The need for a collection development policy in the digital library environment is probably even greater than it is for the traditional library. The traditional library is just that--traditional--so there are conventions and expectations about what should be found on the shelves. Since the mass-use digital library is a new and rapidly evolving concept, a collection development policy for it is all the more urgent. A digital library which includes resources simply because they are available might be acceptable in the earlier, testbed, phases of development, but a "working" digital library so created will be a very poor one indeed. Unfortunately, the foregoing discussion presumes the existence of sufficient resources to select among them. At the current stage of digital library development, implementing the above outline is not likely to be very effective. It is presented not as a description of what should be done today, but as a way of thinking about the problem in the future.
As a last thought, I would like to mention briefly an interesting model for developing WWW resources. A class titled Internet Resource Discovery and Organization has been offered at the University of Michigan's School of Information and Library Studies (SILS) for the past two years. It mixes the traditional collection development issues with the Internet. The course focuses on locating, evaluating and describing Internet resources on a specific topic. The evaluation and description take the form of a guide to that subject area which is made available through various Internet tools to the world at large. While only a beginning, the combined efforts of two years of students, and many other, non-SILS, people has resulted in about 150 subject guides to Internet resources--a first step toward cataloging the Internet. While that is not the avowed purpose of these guides, and they by no means cover all, or even most, of the information available, it is a start. And a start using a mix of traditional library tools and concepts with the new organizational tools of the Internet.

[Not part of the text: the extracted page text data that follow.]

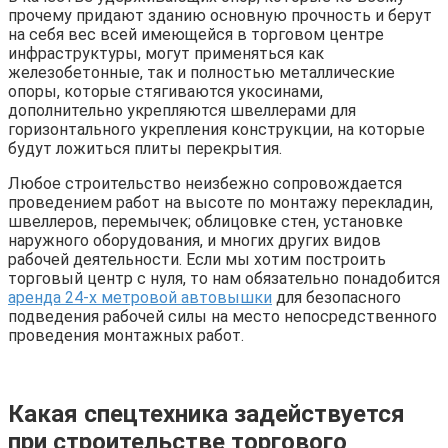
прочему придают зданию основную прочность и берут
на себя вес всей имеющейся в торговом центре
инфраструктуры, могут применяться как
железобетонные, так и полностью металлические
опоры, которые стягиваются укосинами,
дополнительно укрепляются швеллерами для
горизонтального укрепления конструкции, на которые
будут ложиться плиты перекрытия.
Любое строительство неизбежно сопровождается
проведением работ на высоте по монтажу перекладин,
швеллеров, перемычек; облицовке стен, установке
наружного оборудования, и многих других видов
рабочей деятельности. Если мы хотим построить
торговый центр с нуля, то нам обязательно понадобится
аренда 24-х метровой автовышки
для безопасного
подведения рабочей силы на место непосредственного
проведения монтажных работ.
Какая спецтехника задействуется
при строительстве торгового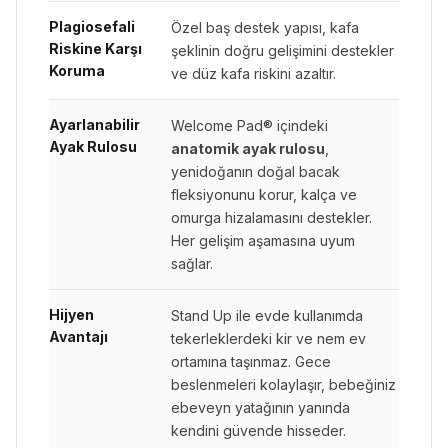
Plagiosefali
Özel baş destek yapısı, kafa
Riskine Karşı
şeklinin doğru gelişimini destekler
Koruma
ve düz kafa riskini azaltır.
Ayarlanabilir
Welcome Pad® içindeki
Ayak Rulosu
anatomik ayak rulosu
,
yenidoğanın doğal bacak
fleksiyonunu korur, kalça ve
omurga hizalamasını destekler.
Her gelişim aşamasına uyum
sağlar.
Hijyen
Stand Up ile evde kullanımda
Avantajı
tekerleklerdeki kir ve nem ev
ortamına taşınmaz. Gece
beslenmeleri kolaylaşır, bebeğiniz
ebeveyn yatağının yanında
kendini güvende hisseder.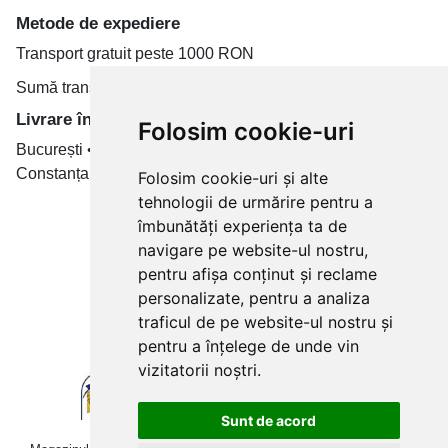
Metode de expediere
Transport gratuit peste 1000 RON
Sumă transport de la 19.99 RON
Livrare în toate țară
Folosim cookie-uri
București • Cluj-Napoca • Brașov • Timișoara • Iași •
Constanța • Craiova
Folosim cookie-uri și alte
tehnologii de urmărire pentru a
Plăți cu card bancar prin
îmbunătăți experiența ta de
navigare pe website-ul nostru,
pentru afișa conținut și reclame
personalizate, pentru a analiza
traficul de pe website-ul nostru și
pentru a înțelege de unde vin
vizitatorii noștri.
Sunt de acord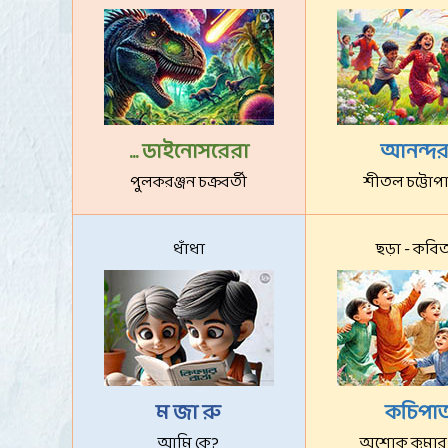
... ডাইনোসরেরা
আনন্দ
পুলকরঞ্জন চক্রবর্তী
শীতল চট্টোপা
ধাঁধা
ছড়া - কবি
ম জা রু
কচিপা
আমি কে
?
অশোক কুমার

As strong as the inclination to start fresh may be, I think that would be a mistake. The current world of library and archival science has a great deal to offer the digital library environment. Our expertise is not in programming, but in helping the programmers create interfaces between the database and the end user (who, it must never be forgotten, is not a computer expert, is not a librarian or archivists, and, for that matter, is not even an expert in navigating the public library of today). It is likely that many ILS types and many computer programmers will not see the importance of working with one another. While unfortunate, it is to be expected. Whatever systems are created and thrown into the marketplace for public use, the ones that are easiest to use and most successful at locating appropriate information resources will be the ones in highest demand (especially if there is money involved). The successful ones will take advantage of what both the traditional and digital libraries have to offer.